* [Exercise requirements]: Write out the records below once more, exactly and completely.

* [Working data]:
┌──
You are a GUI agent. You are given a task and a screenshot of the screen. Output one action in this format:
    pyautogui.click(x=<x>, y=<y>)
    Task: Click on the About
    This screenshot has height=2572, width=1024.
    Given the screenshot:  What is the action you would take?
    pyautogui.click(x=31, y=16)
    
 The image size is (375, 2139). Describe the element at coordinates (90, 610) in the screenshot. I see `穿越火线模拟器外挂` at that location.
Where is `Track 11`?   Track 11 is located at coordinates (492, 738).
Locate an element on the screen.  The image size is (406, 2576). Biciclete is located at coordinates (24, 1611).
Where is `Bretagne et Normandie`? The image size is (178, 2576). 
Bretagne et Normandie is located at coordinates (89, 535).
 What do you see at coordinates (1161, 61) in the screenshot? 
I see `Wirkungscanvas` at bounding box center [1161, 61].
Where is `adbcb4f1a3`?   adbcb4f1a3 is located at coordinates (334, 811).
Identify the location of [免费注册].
└──
* [Written solution]:
You are a GUI agent. You are given a task and a screenshot of the screen. Output one action in this format:
    pyautogui.click(x=<x>, y=<y>)
    Task: Click on the About
    This screenshot has height=2572, width=1024.
    Given the screenshot:  What is the action you would take?
    pyautogui.click(x=31, y=16)
    
 The image size is (375, 2139). Describe the element at coordinates (90, 610) in the screenshot. I see `穿越火线模拟器外挂` at that location.
Where is `Track 11`?   Track 11 is located at coordinates (492, 738).
Locate an element on the screen.  The image size is (406, 2576). Biciclete is located at coordinates (24, 1611).
Where is `Bretagne et Normandie`? The image size is (178, 2576). 
Bretagne et Normandie is located at coordinates (89, 535).
 What do you see at coordinates (1161, 61) in the screenshot? 
I see `Wirkungscanvas` at bounding box center [1161, 61].
Where is `adbcb4f1a3`?   adbcb4f1a3 is located at coordinates (334, 811).
Identify the location of [免费注册].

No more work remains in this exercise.